On 30/08/2012 02:33, Johan Tibell wrote:
Hi all,
After reading the Safe Haskell paper today, I got the impression that no one actually wants the .Safe modules currently in vector. If vector was to be made Safe Haskell friendly, we should instead add .Unsafe modules (and have the rest of the modules declared Trustworthy). Having .Unsafe modules is better than having .Safe modules, because
* there are many more safe functions than unsafe functions, and * Haskell is by default safe, so having modules called .Safe is a bit like having modules called .Pure. There's precedence for having .Unsafe modules in e.g. bytestring.
If that's the case, and if Roman agrees, I suggest we release a new major version that
* removes all the .Safe modules [1], * adds new .Unsafe modules, and * marks the functions that are now exported through the .Unsafe modules deprecated in their original (non-.Unsafe) location.
+1 from me, although when we discussed doing this previously Roman was not keen.

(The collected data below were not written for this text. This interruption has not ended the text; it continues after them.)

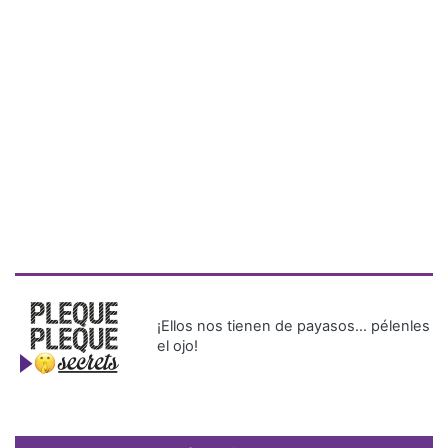
¡Ellos nos tienen de payasos… pélenles
el ojo!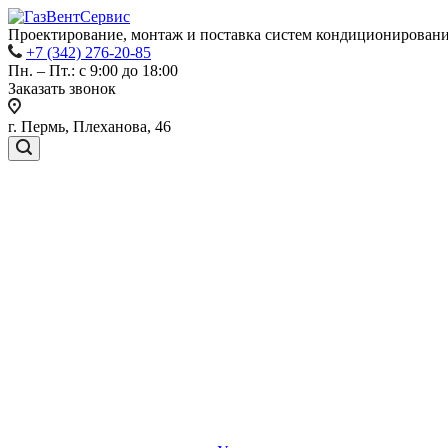
Проектирование, монтаж и поставка систем кондиционировани
+7 (342) 276-20-85
Пн. – Пт.: с 9:00 до 18:00
Заказать звонок
г. Пермь, Плеханова, 46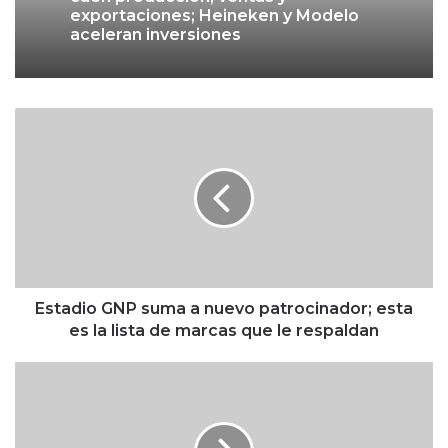
exportaciones; Heineken y Modelo
aceleran inversiones
E
s
t
a
d
i
o
G
N
P
Estadio GNP suma a nuevo patrocinador; esta
s
es la lista de marcas que le respaldan
u
m
J
a
u
a
b
n
i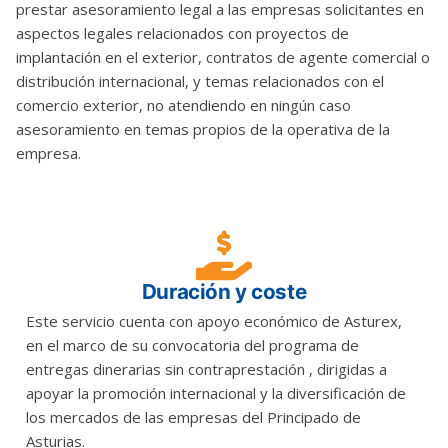
prestar asesoramiento legal a las empresas solicitantes en
aspectos legales relacionados con proyectos de
implantación en el exterior, contratos de agente comercial o
distribución internacional, y temas relacionados con el
comercio exterior, no atendiendo en ningún caso
asesoramiento en temas propios de la operativa de la
empresa.
Duración y coste
Este servicio cuenta con apoyo económico de Asturex,
en el marco de su convocatoria del programa de
entregas dinerarias sin contraprestación , dirigidas a
apoyar la promoción internacional y la diversificación de
los mercados de las empresas del Principado de
Asturias.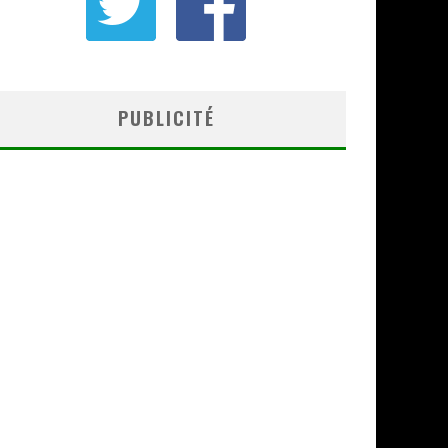
PUBLICITÉ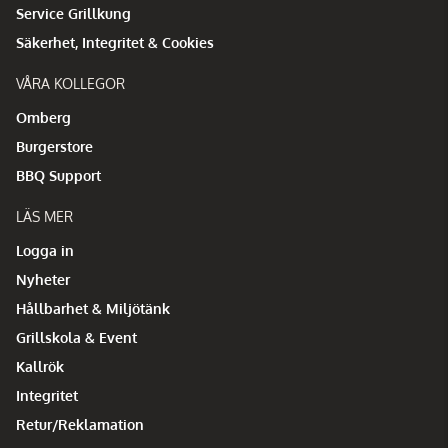
Service Grillkung
Säkerhet, Integritet & Cookies
VÅRA KOLLEGOR
Omberg
Burgerstore
BBQ Support
LÄS MER
Logga in
Nyheter
Hållbarhet & Miljötänk
Grillskola & Event
Kallrök
Integritet
Retur/Reklamation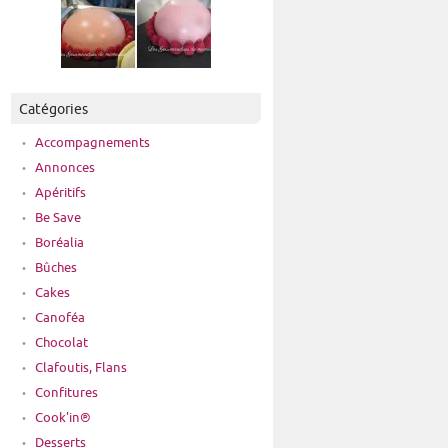
Catégories
Accompagnements
Annonces
Apéritifs
Be Save
Boréalia
Bûches
Cakes
Canoféa
Chocolat
Clafoutis, Flans
Confitures
Cook'in®
Desserts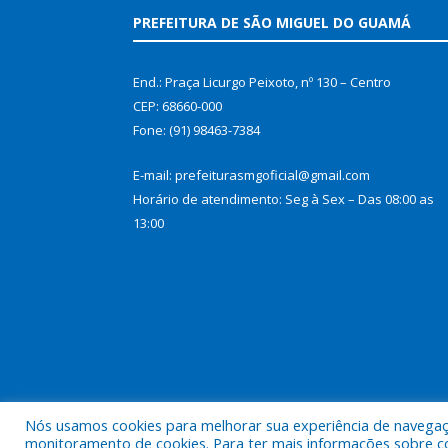
PREFEITURA DE SÃO MIGUEL DO GUAMÁ
End.: Praça Licurgo Peixoto, nº 130 – Centro
CEP: 68660-000
Fone: (91) 98463-7384
E-mail: prefeiturasmgoficial@gmail.com
Horário de atendimento: Seg à Sex – Das 08:00 as
13:00
Nós usamos cookies para melhorar sua experiência de navegação
Todos os direitos reservados a Prefeitura Municip
monitoramento de cookies. Para ter mais informações sobre como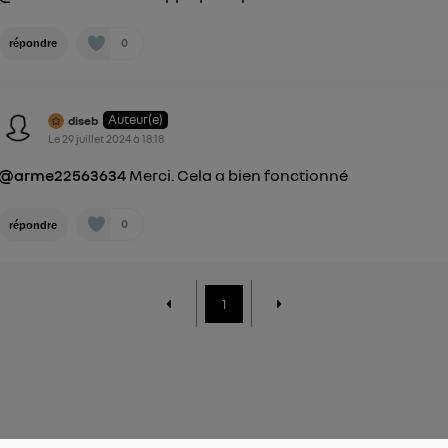
0
répondre
Auteur(e)
diseb
Le
29 juillet 2024
à
18:18
@arme22563634
Merci. Cela a bien fonctionné
0
répondre
1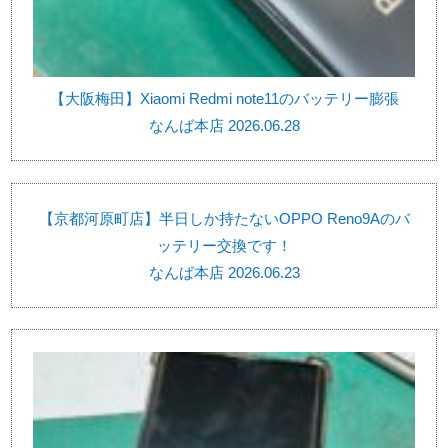
【大阪梅田】Xiaomi Redmi note11のバッテリー膨張
なんば本店 2026.06.28
【京都河原町店】半日しか持たないOPPO Reno9Aのバ
ッテリー交換です！
なんば本店 2026.06.23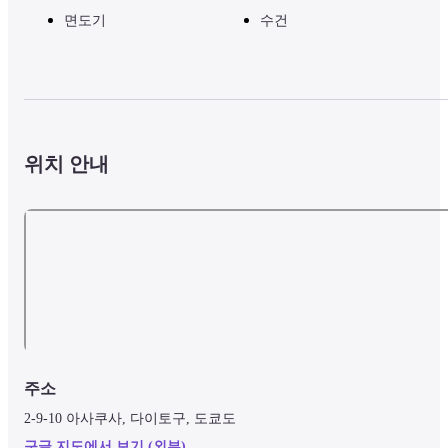
면도기
수건
위치 안내
주소
2-9-10 아사쿠사, 다이토구, 도쿄도
구글 지도에서 보기 (외부)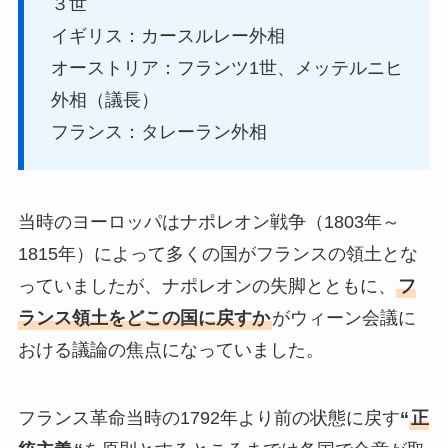
３世
イギリス：カースルレー外相
オーストリア：フランツ1世、メッテルニヒ
外相（議長）
フランス：タレーラン外相
当時のヨーロッパはナポレオン戦争（1803年～
1815年）によって多くの国がフランスの領土とな
っていましたが、ナポレオンの失脚とともに、
フ
ランス領土をどこの国に戻すか
がウィーン会議に
おける議論の焦点になっていました。
フランス革命当時の1792年より前の状態に戻す
“
正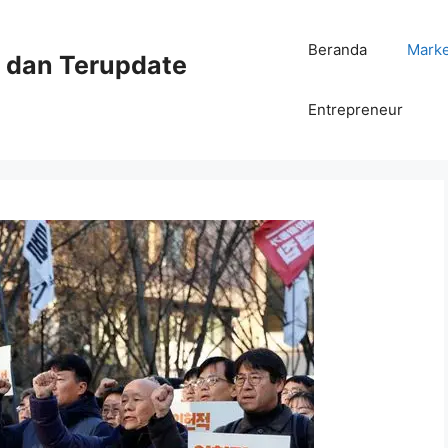
Beranda
Mark
ni dan Terupdate
Entrepreneur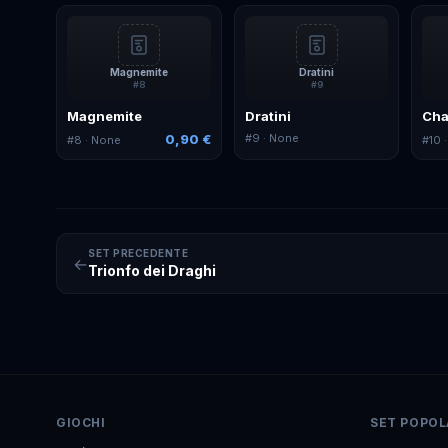
Magnemite
Dratini
#
8
#
9
Magnemite
Dratini
Ch
0,90 €
#
9
· None
#
8
· None
#
10
·
SET PRECEDENTE
←
Trionfo dei Draghi
GIOCHI
SET POPOL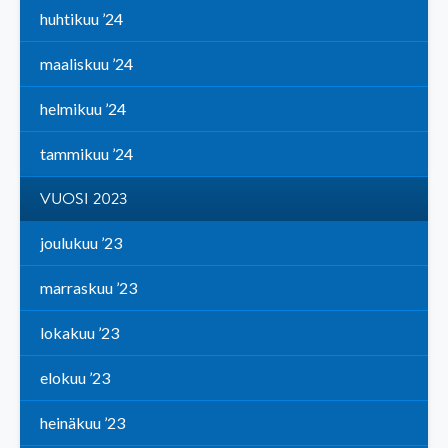
huhtikuu ’24
maaliskuu ’24
helmikuu ’24
tammikuu ’24
VUOSI 2023
joulukuu ’23
marraskuu ’23
lokakuu ’23
elokuu ’23
heinäkuu ’23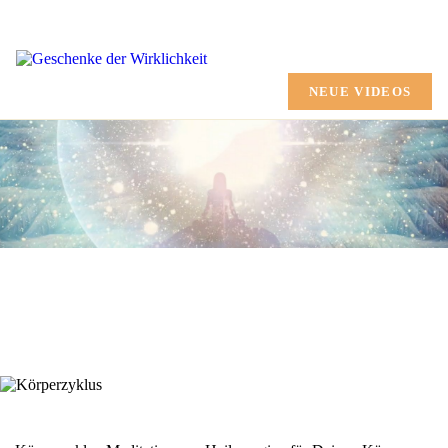
HOME
CHANNELING
NEUE VIDEOS
AUSBILDUNG
MARTINA SHANA
GESCHENKE
TERMINE
SHOP
MEHR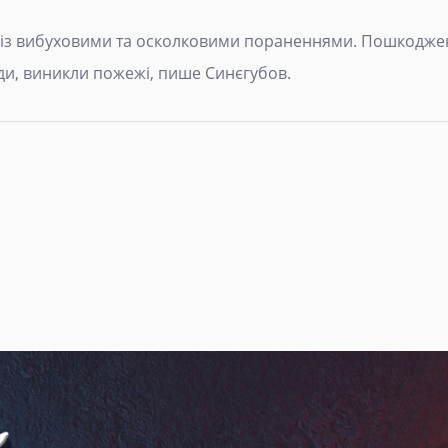
ли із вибуховими та осколковими пораненнями. Пошкоджен
ди, виникли пожежі, пише Синєгубов.
я: Білорусь почала навчання зі "звільнення захоплених територ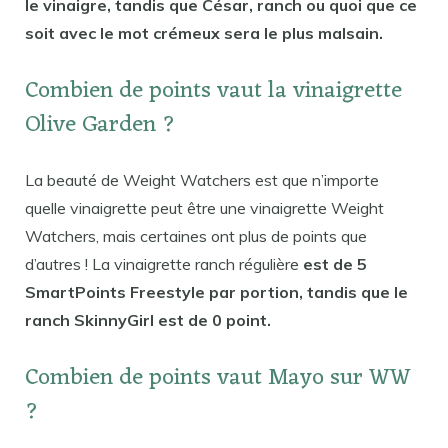
le vinaigre, tandis que César, ranch ou quoi que ce
soit avec le mot crémeux sera le plus malsain.
Combien de points vaut la vinaigrette
Olive Garden ?
La beauté de Weight Watchers est que n’importe
quelle vinaigrette peut être une vinaigrette Weight
Watchers, mais certaines ont plus de points que
d’autres ! La vinaigrette ranch régulière
est de 5
SmartPoints Freestyle par portion, tandis que le
ranch SkinnyGirl est de 0 point.
Combien de points vaut Mayo sur WW
?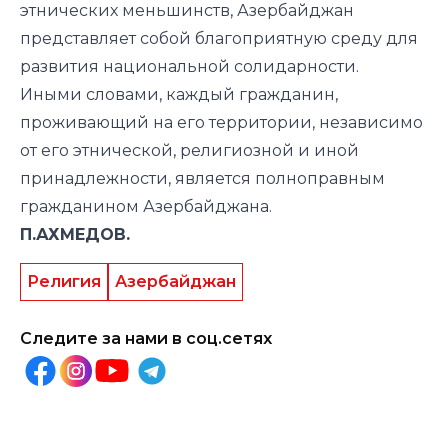
этнических меньшинств, Азербайджан
представляет собой благоприятную среду для
развития национальной солидарности.
Иными словами, каждый гражданин,
проживающий на его территории, независимо
от его этнической, религиозной и иной
принадлежности, является полноправным
гражданином Азербайджана.
П.АХМЕДОВ.
Религия
Азербайджан
Следите за нами в соц.сетях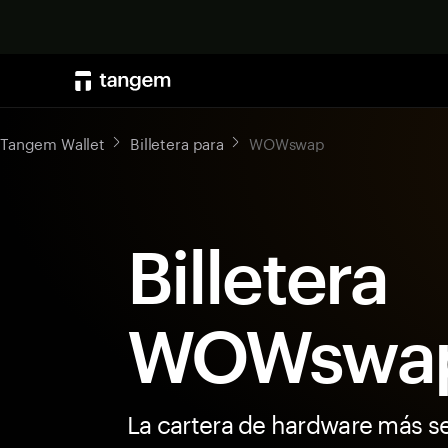
Tangem Wallet
Billetera para
WOWswap
Billetera
WOWswa
La cartera de hardware más s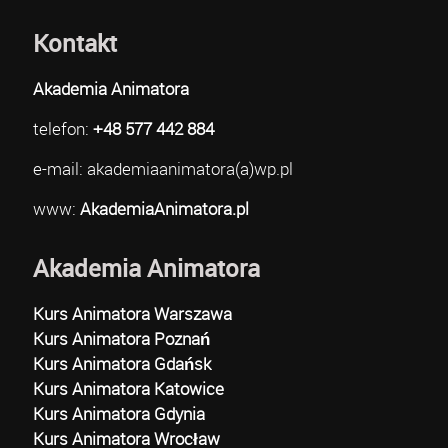
Kontakt
Akademia Animatora
telefon:
+48 577 442 884
e-mail: akademiaanimatora(a)wp.pl
www:
AkademiaAnimatora.pl
Akademia Animatora
Kurs Animatora Warszawa
Kurs Animatora Poznań
Kurs Animatora Gdańsk
Kurs Animatora Katowice
Kurs Animatora Gdynia
Kurs Animatora Wrocław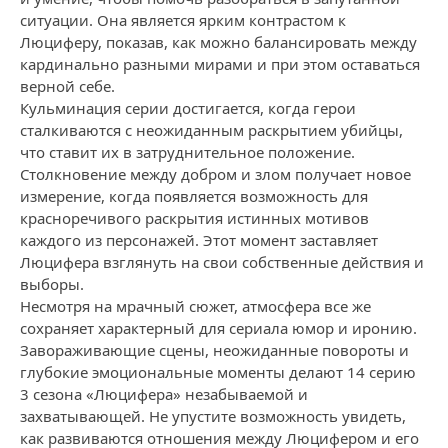
ситуации. Она является ярким контрастом к
Люциферу, показав, как можно балансировать между
кардинально разными мирами и при этом оставаться
верной себе.
Кульминация серии достигается, когда герои
сталкиваются с неожиданным раскрытием убийцы,
что ставит их в затруднительное положение.
Столкновение между добром и злом получает новое
измерение, когда появляется возможность для
красноречивого раскрытия истинных мотивов
каждого из персонажей. Этот момент заставляет
Люцифера взглянуть на свои собственные действия и
выборы.
Несмотря на мрачный сюжет, атмосфера все же
сохраняет характерный для сериала юмор и иронию.
Завораживающие сцены, неожиданные повороты и
глубокие эмоциональные моменты делают 14 серию
3 сезона «Люцифера» незабываемой и
захватывающей. Не упустите возможность увидеть,
как развиваются отношения между Люцифером и его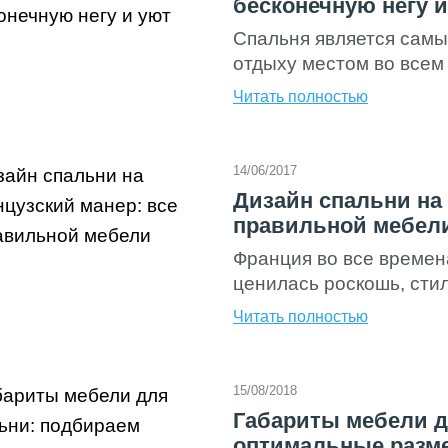
бесконечную негу и
Спальня является сам
отдыху местом во всем 
настоящему расслабить
Читать полностью
заботах и окружающих 
цели стоит серьезно п
комнаты и создав в не
14/06/2017
атмосферу. Многие люд
Дизайн спальни на 
правильной мебел
Франция во все времен
ценилась роскошь, стил
Италии трудились лучш
Читать полностью
портные, мастера по со
далее. Величественные
Возрождения до сих по
15/08/2018
красотой и элегантност
Габариты мебели д
оптимальные разм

I suggest that the deprecation doesn't involve an actual deprecation pragma in this release [2], but instead just a comment. A future major release could add the deprecation pragma and another major release after that could remove the actual functions.
Why not a deprecation pragma initially? That's like adding another level of "soft deprecation"; how long before we also need "extra-soft deprecation" and "ultra-soft deprecation"? (I feel a bog-roll analogy coming on :-)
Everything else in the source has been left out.